Тогда как в области художественного очерка Стивенсон уже в 70-х годах достиг законченного мастерства, его беллетристические произведения этих лет еще носят характер опытов и стилизаций. Однако каждую вещь Стивенсон окрашивает по-своему.
7
"Новые сказки Шехеразады" ("New Arabian Nights", 1882, написаны в 1878 году) по самому заглавию своему являются продолжением старой традиции фабульного рассказа. Это одновременно и попытка внести романтику в обыденную жизнь, и сатира на общество, изжившее себя и пытающееся вернуть вкус к жизни, играя с опасностью и смертью. В "Клубе самоубийц" ставкой азартной игры служит жизнь, а организатор клуба услужливо освобождает своих клиентов от излишних колебаний, связанных с расплатой, заставляя их убивать друг друга. В таком гротескном преломлении осуществляется провозглашенный Стивенсоном девиз: "Жить надо опасно". Вместе с тем явственно проглядывает ирония Стивенсона. Ироничен Лондон, принимающий очертания какого-то сказочного Багдада, где подвизается некий принц Флоризель – не то мудрый Гарун-аль-Рашид, восстанавливающий справедливость, не то косвенная пародия на Эдуарда принца Уэльского, как раз в те годы забавлявшегося инкогнито по столицам Европы, прежде чем стать королем Эдуардом VII.
Стилизации Стивенсона на темы французского средневековья также трактованы им по-своему. Таков его рассказ "Ночлег Франсуа Вийона" ("A Lodging for the Night"). В отличие от очерка о Вийоне, в котором Стивенсон, в угоду читателям, как и в очерке об Уитмене, снова жертвовал "частицей правды", в рассказе он раскрывает свое истинное отношение к беспутному поэту. Бродяга и преступник Вийон после ночи кутежа и убийств ищет ночлега в доме почтенного сеньора.
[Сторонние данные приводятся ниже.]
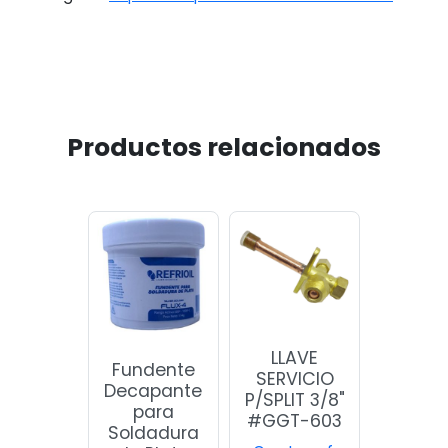
Productos relacionados
LLAVE
Fundente
SERVICIO
Decapante
P/SPLIT 3/8"
para
#GGT-603
Soldadura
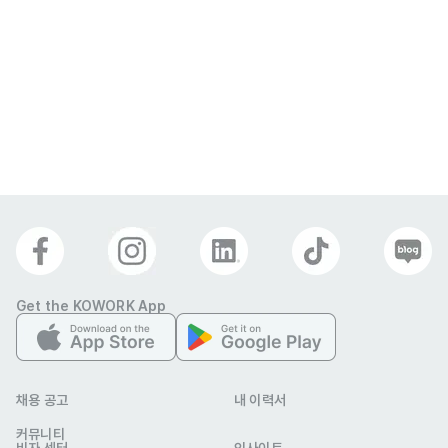
Get the KOWORK App
채용 공고
내 이력서
커뮤니티
비자 센터
인사이트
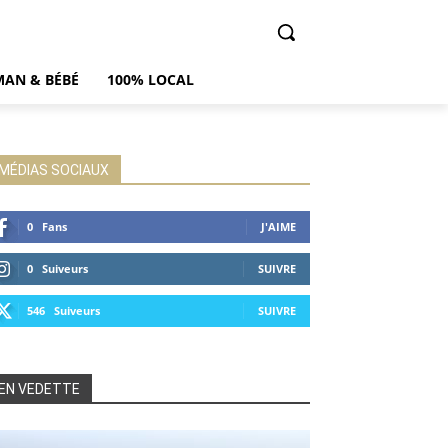
AN & BÉBÉ
100% LOCAL
MÉDIAS SOCIAUX
0
Fans
J'AIME
0
Suiveurs
SUIVRE
546
Suiveurs
SUIVRE
EN VEDETTE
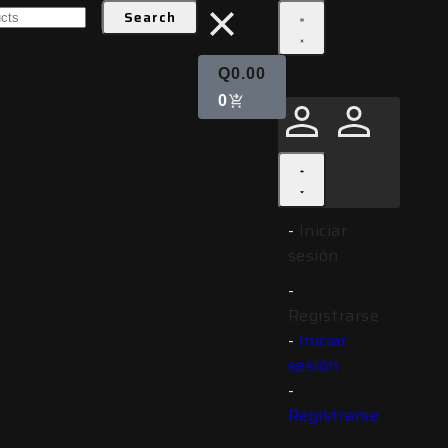
Search
LED 9DX PRO 9″
Q
0.00
0
icas
Iniciar
sesión
Registrarse
Iniciar
sesión
Registrarse
peciales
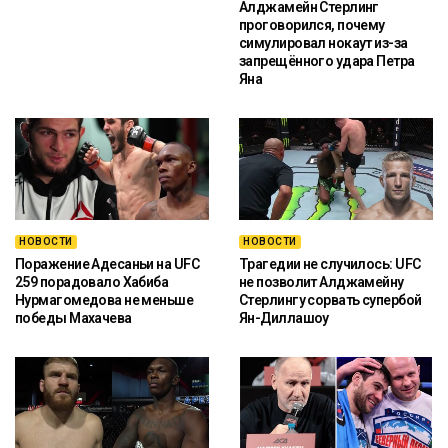
Алджамейн Стерлинг
проговорился, почему
симулировал нокаут из-за
запрещённого удара Петра
Яна
НОВОСТИ
НОВОСТИ
Поражение Адесаньи на UFC
Трагедии не случилось: UFC
259 порадовало Хабиба
не позволит Алджамейну
Нурмагомедова не меньше
Стерлингу сорвать супербой
победы Махачева
Ян-Диллашоу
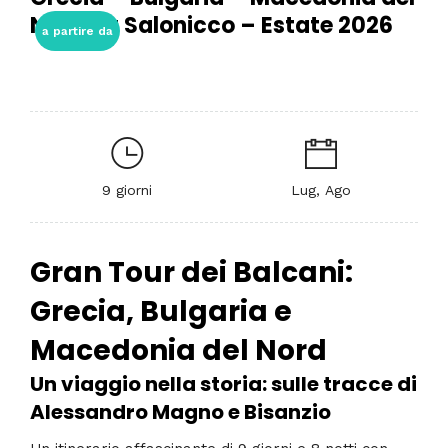
Nord da Salonicco – Estate 2026
a partire da
9 giorni
Lug, Ago
Gran Tour dei Balcani:
Grecia, Bulgaria e
Macedonia del Nord
Un viaggio nella storia: sulle tracce di
Alessandro Magno e Bisanzio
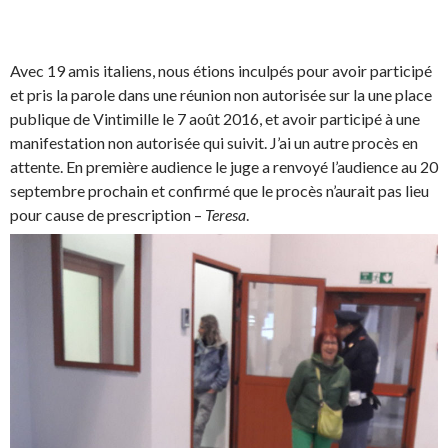
Avec 19 amis italiens, nous étions inculpés pour avoir participé
et pris la parole dans une réunion non autorisée sur la une place
publique de Vintimille le 7 août 2016, et avoir participé à une
manifestation non autorisée qui suivit. J’ai un autre procès en
attente. En première audience le juge a renvoyé l’audience au 20
septembre prochain et confirmé que le procès n’aurait pas lieu
pour cause de prescription –
Teresa
.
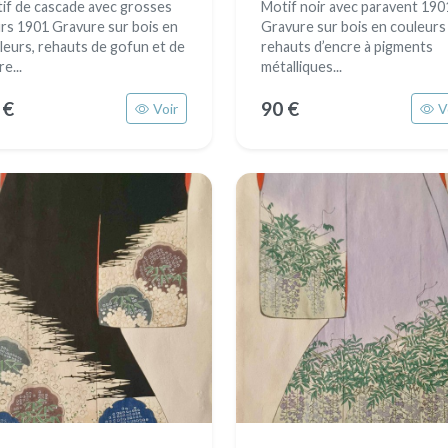
if de cascade avec grosses
Motif noir avec paravent 190
urs 1901 Gravure sur bois en
Gravure sur bois en couleurs
leurs, rehauts de gofun et de
rehauts d’encre à pigments
e...
métalliques...
 €
90 €
Voir
V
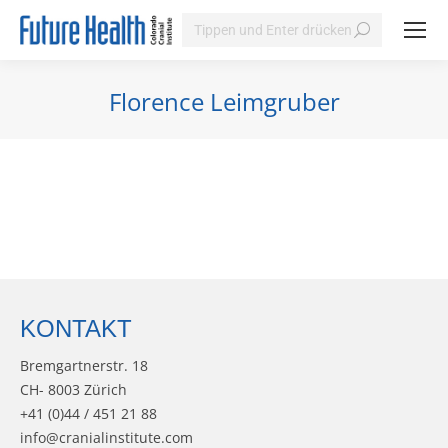
Search:
Florence Leimgruber
Sie befinden sich hier:
KONTAKT
Bremgartnerstr. 18
CH- 8003 Zürich
+41 (0)44 / 451 21 88
info@cranialinstitute.com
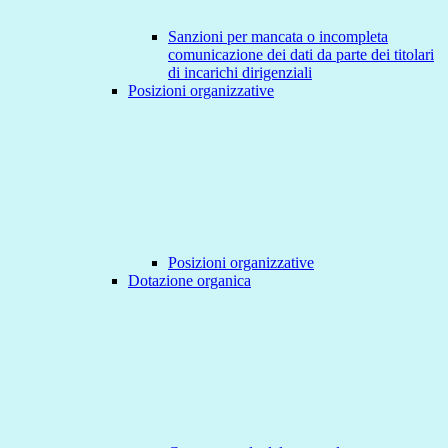
Sanzioni per mancata o incompleta
comunicazione dei dati da parte dei titolari
di incarichi dirigenziali
Posizioni organizzative
Posizioni organizzative
Dotazione organica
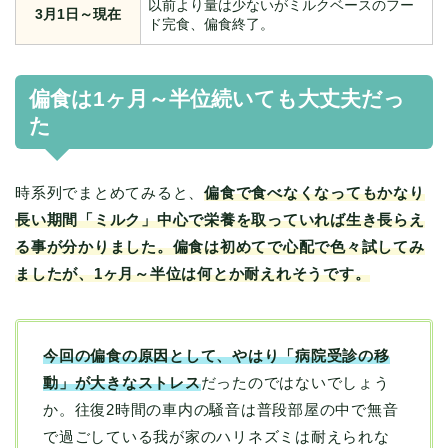
以前より量は少ないがミルクベースのフー
3月1日～現在
ド完食、偏食終了。
偏食は1ヶ月～半位続いても大丈夫だっ
た
時系列でまとめてみると、
偏食で食べなくなってもかなり
長い期間「ミルク」中心で栄養を取っていれば生き長らえ
る事が分かりました。
偏食は初めてで心配で色々試してみ
ましたが、1ヶ月～半位は何とか耐えれそうです。
今回の偏食の原因として、やはり「病院受診の移
動」が大きなストレス
だったのではないでしょう
か。往復2時間の車内の騒音は普段部屋の中で無音
で過ごしている我が家のハリネズミは耐えられな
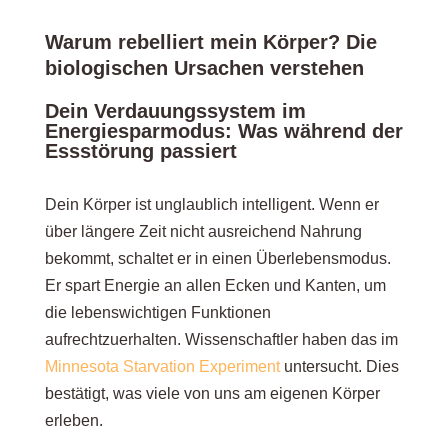
Weitere darmfreundliche Lebensmittel im
Warum rebelliert mein Körper? Die
Überblick
biologischen Ursachen verstehen
Dein Verdauungssystem im
Der mentale Umgang: Wenn Dein Bauch Deine
Energiesparmodus: Was während der
Essstörung passiert
Recovery zu sabotieren scheint
Dein Körper ist unglaublich intelligent. Wenn er
Warum Verdauungsprobleme nicht bedeuten,
über längere Zeit nicht ausreichend Nahrung
dass Du etwas falsch machst
bekommt, schaltet er in einen Überlebensmodus.
Er spart Energie an allen Ecken und Kanten, um
die lebenswichtigen Funktionen
Geduld als heilende Kraft: Dein Körper braucht
aufrechtzuerhalten. Wissenschaftler haben das im
Zeit
Minnesota Starvation Experiment
untersucht. Dies
bestätigt, was viele von uns am eigenen Körper
erleben.
Wie ich gelernt habe, meinem Körper wieder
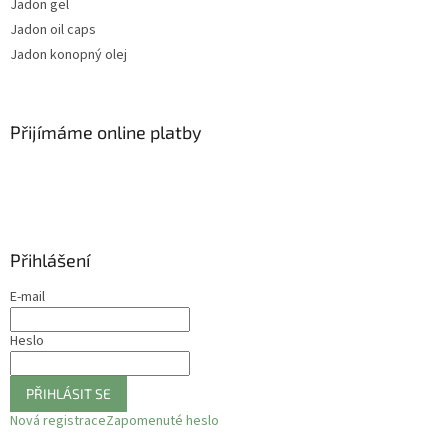
Jadon gel
Jadon oil caps
Jadon konopný olej
Přijímáme online platby
Přihlášení
E-mail
Heslo
PŘIHLÁSIT SE
Nová registrace
Zapomenuté heslo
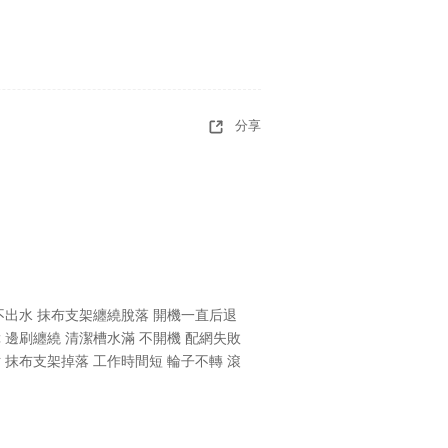
分享
不出水 抹布支架纏繞脫落 開機一直后退
障 邊刷纏繞 清潔槽水滿 不開機 配網失敗
 抹布支架掉落 工作時間短 輪子不轉 滾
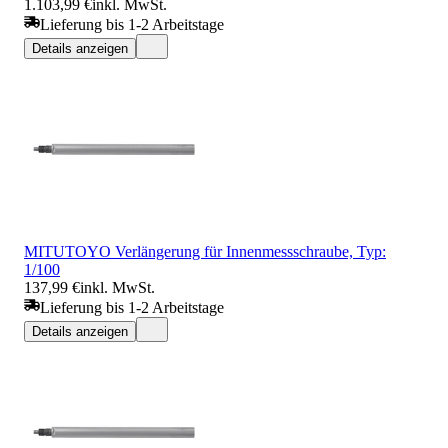
1.103,99 €
inkl. MwSt.
Lieferung bis 1-2 Arbeitstage
Details anzeigen
MITUTOYO Verlängerung für Innenmessschraube, Typ:
1/100
137,99 €
inkl. MwSt.
Lieferung bis 1-2 Arbeitstage
Details anzeigen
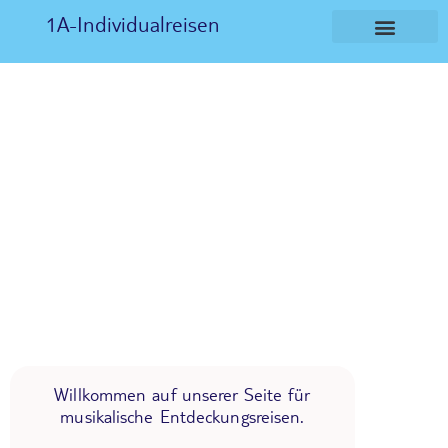
1A-Individualreisen
Willkommen auf unserer Seite für
musikalische Entdeckungsreisen.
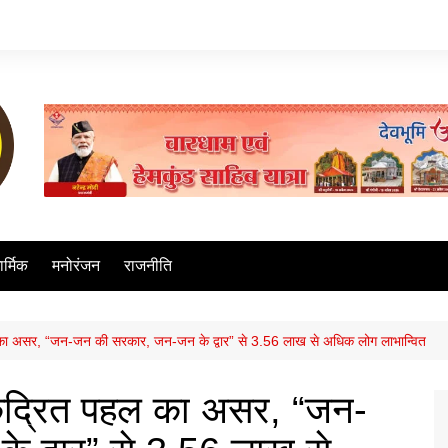
ार्मिक
मनोरंजन
राजनीति
हल का असर, “जन-जन की सरकार, जन-जन के द्वार” से 3.56 लाख से अधिक लोग लाभान्वित
केंद्रित पहल का असर, “जन-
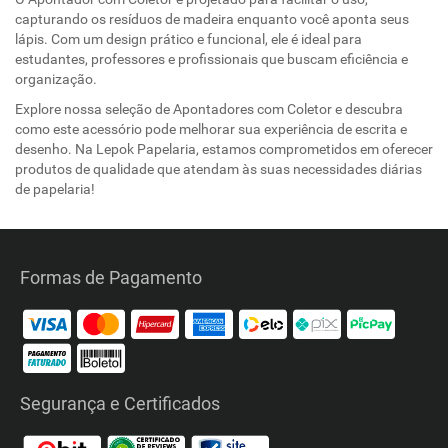
capturando os resíduos de madeira enquanto você aponta seus
lápis. Com um design prático e funcional, ele é ideal para
estudantes, professores e profissionais que buscam eficiência e
organização.
Explore nossa seleção de Apontadores com Coletor e descubra
como este acessório pode melhorar sua experiência de escrita e
desenho. Na Lepok Papelaria, estamos comprometidos em oferecer
produtos de qualidade que atendam às suas necessidades diárias
de papelaria!
Formas de Pagamento
Segurança e Certificados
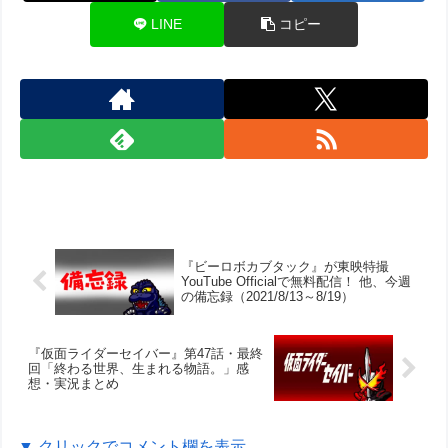
LINE
コピー
『ビーロボカブタック』が東映特撮
YouTube Officialで無料配信！ 他、今週
の備忘録（2021/8/13～8/19）
『仮面ライダーセイバー』第47話・最終
回「終わる世界、生まれる物語。」感
想・実況まとめ
▼ クリックでコメント欄を表示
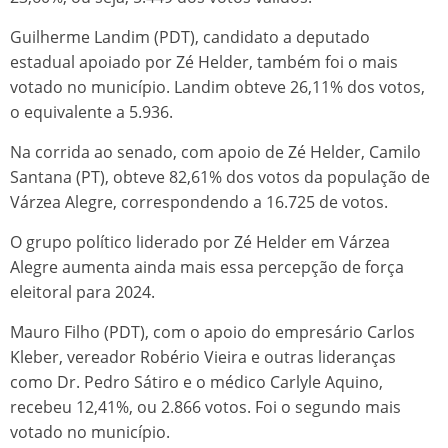
Guilherme Landim (PDT), candidato a deputado
estadual apoiado por Zé Helder, também foi o mais
votado no município. Landim obteve 26,11% dos votos,
o equivalente a 5.936.
Na corrida ao senado, com apoio de Zé Helder, Camilo
Santana (PT), obteve 82,61% dos votos da população de
Várzea Alegre, correspondendo a 16.725 de votos.
O grupo político liderado por Zé Helder em Várzea
Alegre aumenta ainda mais essa percepção de força
eleitoral para 2024.
Mauro Filho (PDT), com o apoio do empresário Carlos
Kleber, vereador Robério Vieira e outras lideranças
como Dr. Pedro Sátiro e o médico Carlyle Aquino,
recebeu 12,41%, ou 2.866 votos. Foi o segundo mais
votado no município.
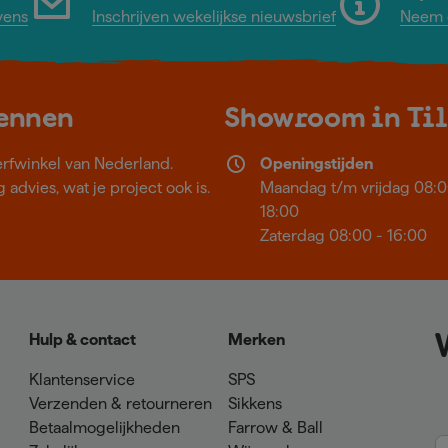
vens
Inschrijven wekelijkse nieuwsbrief
Neem c
kennen
Showroom in Ti
erfwinkel van Nederland.
Openingstijden
 advies, wat je project ook is.
Maandag t/m vrijdag 08:0
18:00
Zaterdag 08:00 - 16:00
Hulp & contact
Merken
Klantenservice
SPS
Verzenden & retourneren
Sikkens
Betaalmogelijkheden
Farrow & Ball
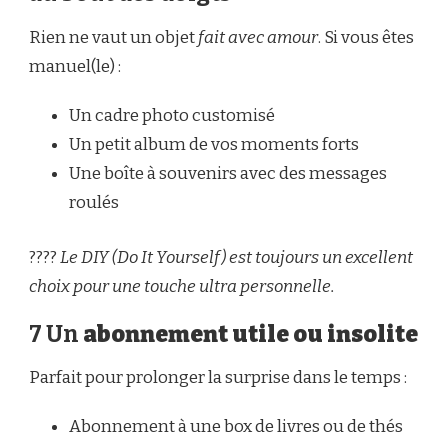
Rien ne vaut un objet
fait avec amour
. Si vous êtes
manuel(le) :
Un cadre photo customisé
Un petit album de vos moments forts
Une boîte à souvenirs avec des messages
roulés
????
Le DIY (Do It Yourself) est toujours un excellent
choix pour une touche ultra personnelle.
7 Un
abonnement utile ou insolite
Parfait pour prolonger la surprise dans le temps :
Abonnement à une box de livres ou de thés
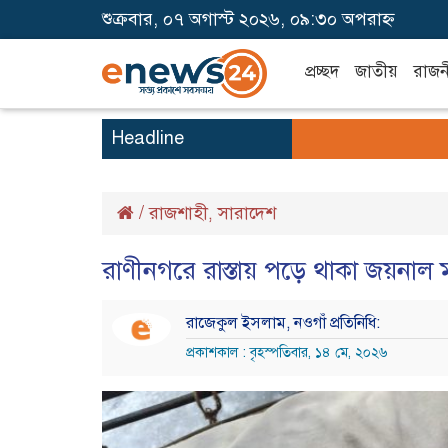
শুক্রবার, ০৭ অগাস্ট ২০২৬, ০৯:৩০ অপরাহ্ন
প্রচ্ছদ
জাতীয়
রাজন
Headline
/
রাজশাহী
সারাদেশ
,
রাণীনগরে রাস্তায় পড়ে থাকা জয়নাল 
রাজেকুল ইসলাম, নওগাঁ প্রতিনিধি:
প্রকাশকাল : বৃহস্পতিবার, ১৪ মে, ২০২৬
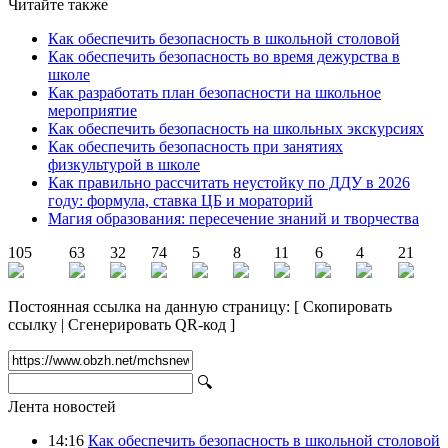
Читайте также
Как обеспечить безопасность в школьной столовой
Как обеспечить безопасность во время дежурства в
школе
Как разработать план безопасности на школьное
мероприятие
Как обеспечить безопасность на школьных экскурсиях
Как обеспечить безопасность при занятиях
физкультурой в школе
Как правильно рассчитать неустойку по ДДУ в 2026
году: формула, ставка ЦБ и мораторий
Магия образования: пересечение знаний и творчества
105
63
32
74
5
8
11
6
4
21
Постоянная ссылка на данную страницу:
[
Скопировать
ссылку
|
Сгенерировать QR-код
]
🔍
Лента новостей
14:16
Как обеспечить безопасность в школьной столовой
Слово за слово у них разгорается спор, в котором Стивенсон как бы становится на сторону Вийона, когда тот говорит выгоняющему его хозяину: "Я украду две бараньи котлеты, да так, что никто и не проснется... А вы нагрянете с победными фанфарами, заберете всю овцу целиком, да еще прибьете в придачу... Спросите фермера, кого из нас он предпочтет, кого из нас он с проклятием вспоминает в бессонные зимние ночи?"
С фабульной стороны "Дом на дюнах" ("The Pavilion on the Links") – это рассказ о мести итальянцев, участников национально-освободительного движения, банкиру, с помощью злостного банкротства лишившему их денег, предназначенных на финансирование восстания. Это искренний, хотя и наивный вклад в те проявления сочувствия, которое вызвало в передовых кругах Англии (в частности, среди поэтов – от Байрона и Шелли до Суинберна) национально-освободительное движение в Италии. Революционеры 60-70-х годов представляются героям Стивенсона по старинке карбонариями, и действительно, они наряжены в широкополые шляпы и плащи каких-то благородных бандитов-мстителей. В эгоисте Норсморе совершается крутой перелом в байроническом духе от скучающего мизантропа к борцу за угнетенных. Свое, стивенсоновское, в частности стилистические достоинства повести, обнаруживается в явном соперничестве с Дефо, в скупом энергичном повествовании или зловещей картине Грэденской топи, на которой герой обнаруживает, подобно Робинзону, "следы" – в данном случае широкополую шляпу поглощенного песками итальянца.